In conclusion, yes, international law, and specifically the prohibition on the use of force was unable to stop the armed attack against Ukraine from happening, but international law is much more than just a set of guiding principles. It is a common language states use even when they are fully aware that their actions are inexcusable, and the international community indeed reacts to such flagrant violations with considerable unanimity. These responses are not just words, but part of framework, a basis on which sanctions have been and will be implemented against the Russian Federation, should the aggression continue.
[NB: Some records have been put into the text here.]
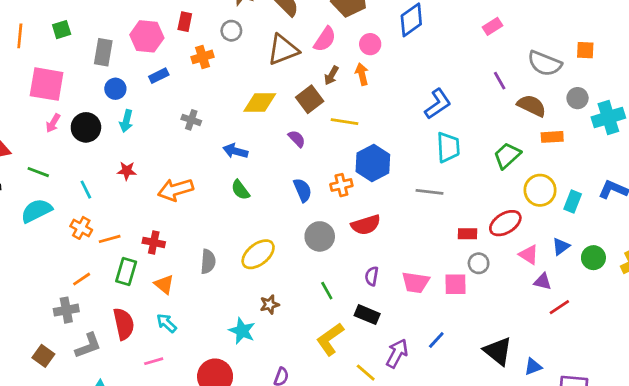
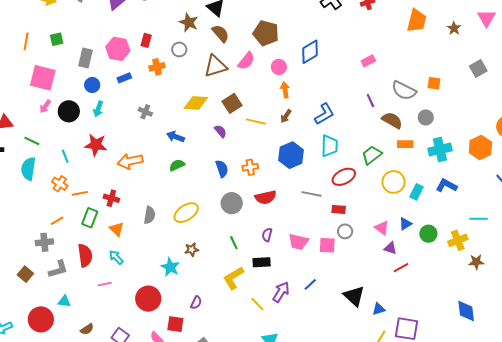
orange arrow: (362, 74) -> (285, 90), moved
brown arrow: (331, 75) -> (286, 116), moved
cyan cross: (608, 118) -> (440, 149), moved
blue hexagon: (373, 163) -> (291, 155), moved
red star: (127, 171) -> (96, 145), size x1.6
green semicircle: (240, 190) -> (177, 165), turned 98
gray line: (429, 192) -> (311, 194), moved
cyan semicircle: (36, 211) -> (28, 169), turned -60
red ellipse: (505, 223) -> (344, 177), moved
black rectangle: (367, 315) -> (262, 262), turned -30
Save an armed conflict, the Western powers with a possibility of a third world, even nuclear war, this seems effective enough at the moment.

Bence Kis Kelemen is a senior lecturer at the University of Pécs (Hungary) teaching international and European law. He received his PhD in 2022 with a dissertation in the topic of targeted killings in international law. His current research interests are the applicability of international law to cyberspace and the protection of personal data.

Mátyás Kiss is a law student at the University of Pécs (Hungary). His current research interest is the relationship between cyber operations and the jus ad bellum.